Claire Fullerton: A Southern Voice

Southern Legitimacy Statement
I come from Memphis. I claim ownership to her nuances, which I wear like a badge of honor. And it’s not so much that I come from Memphis as I come from her ways and means. There’s something about that low-slung city on the Mississippi River that has been trying to pull herself up by her boot straps since I was in my teens. She is eccentric, nostalgic, and proud. She’d like to be progressive, but her musical heritage defines her: Al Green, The Staples Singers, Otis Redding, Albert King, Elvis, Aretha, Alex Chilton; the list goes on and on. Music is part of the wallpaper in Memphis, and I knew from a young age that I had to be a part of it.

Nine years and five formats as a music radio DJ didn’t shake the R&B out of me, and I’m most pleased to say I did them all at once. I am now among that strange breed of cat known as a transplanted Southerner, but there’s nothing that will more firmly ensconce a Southerner in their own Southerness quite like moving to a disparate land. It was Memphis’ music that got me out to the wilds of California; I’m in it now, but not of it because the thing about being a Southern transplant is one foot stays firmly planted at home.

A Southern Voice

The first voice to caress my infant ears rolled with such lyrical beauty that I’m offended by other accents to this day. It soothed in its quicksilver fluidity, lacked hard edges, and whispered in promises so compelling it could turn the most resistant of souls into a willing adherent. I know now that sound travels queerly and can double back upon itself in time. I often hear the voice of my Southern mother when I least expect it; it comes to me more as reminder than recollection, and carries a way of being in the world along a template so firmly etched that its resonance is guiding and indelible.

There was a time in my youth when I resisted my mother’s influence in pursuit of my self-sufficiency, but as life tends to happen in circles, maturity has tempered me to the point where my mother’s voice has triumphantly come back around. It calls from the shelter of a verandah in my memory, where she stands shaded from the sun filtering through Memphis’ oppressive humidity. Her voice sails over the late afternoon chorus of cicadas, singing as the voice of reason, rising up as the music of consciousness along lines so blurred now, I can no longer discern which is hers nor mine.  I measure my life from the vantage point of my mother’s spectral presence. It’s a gift to have a standard so clearly defined it hums from the netherworld in my darkest of hours. Because her ways were not overt, she held firmly to the power of example. She abhorred histrionics and preferred the power of suggestion like a finely tuned instrument that only plays the high notes of the beauty in this world.

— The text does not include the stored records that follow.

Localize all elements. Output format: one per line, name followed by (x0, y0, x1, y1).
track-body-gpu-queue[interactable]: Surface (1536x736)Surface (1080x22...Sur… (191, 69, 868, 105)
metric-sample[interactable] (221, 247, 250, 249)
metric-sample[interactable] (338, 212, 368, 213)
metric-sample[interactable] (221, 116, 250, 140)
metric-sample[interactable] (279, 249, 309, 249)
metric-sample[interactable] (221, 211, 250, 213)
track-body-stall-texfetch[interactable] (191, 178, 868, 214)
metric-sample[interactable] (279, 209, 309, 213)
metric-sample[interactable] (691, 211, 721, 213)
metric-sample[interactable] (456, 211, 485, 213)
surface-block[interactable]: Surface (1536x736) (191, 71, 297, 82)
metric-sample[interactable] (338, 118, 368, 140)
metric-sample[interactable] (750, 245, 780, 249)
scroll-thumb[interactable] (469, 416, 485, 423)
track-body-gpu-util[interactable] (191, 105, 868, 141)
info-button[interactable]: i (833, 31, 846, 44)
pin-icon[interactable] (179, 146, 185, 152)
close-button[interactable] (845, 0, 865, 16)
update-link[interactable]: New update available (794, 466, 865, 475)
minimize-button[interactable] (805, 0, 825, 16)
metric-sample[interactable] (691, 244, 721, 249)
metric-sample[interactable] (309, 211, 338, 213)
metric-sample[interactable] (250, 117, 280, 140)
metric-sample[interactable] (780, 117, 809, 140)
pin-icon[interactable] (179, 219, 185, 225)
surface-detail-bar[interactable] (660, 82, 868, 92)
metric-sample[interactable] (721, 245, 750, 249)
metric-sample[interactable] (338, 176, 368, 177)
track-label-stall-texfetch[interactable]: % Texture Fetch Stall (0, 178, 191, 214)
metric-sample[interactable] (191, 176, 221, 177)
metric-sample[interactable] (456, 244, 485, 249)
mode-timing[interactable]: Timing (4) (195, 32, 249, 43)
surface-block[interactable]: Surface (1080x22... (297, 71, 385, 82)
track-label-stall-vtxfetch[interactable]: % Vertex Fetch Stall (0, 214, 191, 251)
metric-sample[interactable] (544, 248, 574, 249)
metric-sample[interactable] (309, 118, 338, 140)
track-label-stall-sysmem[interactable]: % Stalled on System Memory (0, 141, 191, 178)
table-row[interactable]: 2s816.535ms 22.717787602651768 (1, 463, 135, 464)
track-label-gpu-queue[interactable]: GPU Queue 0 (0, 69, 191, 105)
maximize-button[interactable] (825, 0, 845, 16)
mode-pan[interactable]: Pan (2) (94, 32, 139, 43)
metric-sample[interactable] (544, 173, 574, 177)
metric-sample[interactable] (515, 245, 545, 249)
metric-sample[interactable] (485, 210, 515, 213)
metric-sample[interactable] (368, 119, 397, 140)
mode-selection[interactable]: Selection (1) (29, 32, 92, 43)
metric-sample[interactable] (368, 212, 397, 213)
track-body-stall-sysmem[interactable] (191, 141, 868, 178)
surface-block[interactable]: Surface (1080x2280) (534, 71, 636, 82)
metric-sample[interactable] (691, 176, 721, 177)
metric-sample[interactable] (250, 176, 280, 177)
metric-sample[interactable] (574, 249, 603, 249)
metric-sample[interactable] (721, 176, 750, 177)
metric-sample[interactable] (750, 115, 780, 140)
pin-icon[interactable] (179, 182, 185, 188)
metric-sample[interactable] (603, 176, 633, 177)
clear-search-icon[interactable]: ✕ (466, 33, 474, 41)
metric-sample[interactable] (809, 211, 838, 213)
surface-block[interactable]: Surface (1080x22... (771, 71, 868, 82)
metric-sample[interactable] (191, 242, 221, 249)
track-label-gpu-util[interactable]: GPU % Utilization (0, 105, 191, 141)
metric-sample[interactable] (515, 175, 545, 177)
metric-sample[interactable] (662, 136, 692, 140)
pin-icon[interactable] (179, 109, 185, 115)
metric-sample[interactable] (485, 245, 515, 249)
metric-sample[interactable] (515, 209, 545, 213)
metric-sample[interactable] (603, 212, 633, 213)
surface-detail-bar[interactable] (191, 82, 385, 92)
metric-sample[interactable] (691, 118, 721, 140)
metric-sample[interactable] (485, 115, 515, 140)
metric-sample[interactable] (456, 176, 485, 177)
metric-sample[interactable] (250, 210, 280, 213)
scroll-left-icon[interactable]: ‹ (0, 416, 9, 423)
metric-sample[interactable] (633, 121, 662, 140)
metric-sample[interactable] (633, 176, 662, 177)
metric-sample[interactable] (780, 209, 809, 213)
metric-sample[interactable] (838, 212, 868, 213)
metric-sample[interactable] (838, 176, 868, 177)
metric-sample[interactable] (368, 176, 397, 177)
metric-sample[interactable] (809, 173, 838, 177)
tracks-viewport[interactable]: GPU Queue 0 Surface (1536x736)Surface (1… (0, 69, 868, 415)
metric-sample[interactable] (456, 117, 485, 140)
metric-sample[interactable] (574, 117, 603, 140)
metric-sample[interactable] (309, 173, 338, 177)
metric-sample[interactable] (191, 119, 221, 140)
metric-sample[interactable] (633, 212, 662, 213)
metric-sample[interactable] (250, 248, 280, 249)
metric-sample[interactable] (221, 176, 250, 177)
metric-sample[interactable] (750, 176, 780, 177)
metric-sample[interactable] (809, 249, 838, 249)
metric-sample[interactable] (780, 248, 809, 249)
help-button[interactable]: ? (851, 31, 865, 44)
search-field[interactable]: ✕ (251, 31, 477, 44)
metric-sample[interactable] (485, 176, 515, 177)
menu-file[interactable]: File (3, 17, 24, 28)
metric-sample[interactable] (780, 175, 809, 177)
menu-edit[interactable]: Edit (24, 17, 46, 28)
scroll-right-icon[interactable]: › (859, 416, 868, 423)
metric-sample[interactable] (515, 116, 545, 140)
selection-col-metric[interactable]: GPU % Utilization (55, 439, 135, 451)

I am the scion of one of the last of the great Southern belles, a daughter of a member of a confederacy of women so regal and refined they cultivated safety in their own civility, even as the world around them changed. And what’s funny is realizing how unwilling I am to redefine her basic tenets, because the shadow she cast was so weighty there’s a part of me now that waits for permission to step into her shoes. But because she is gone now, I will have to find my own rite of passage. I will have to rely on this voice in my head that lilts in a Delta accent lighter than air as I make my way through life. I know it’s too much to expect my mother’s direction, but if I am still, her voice will remind me of where I come from. And it will be enough.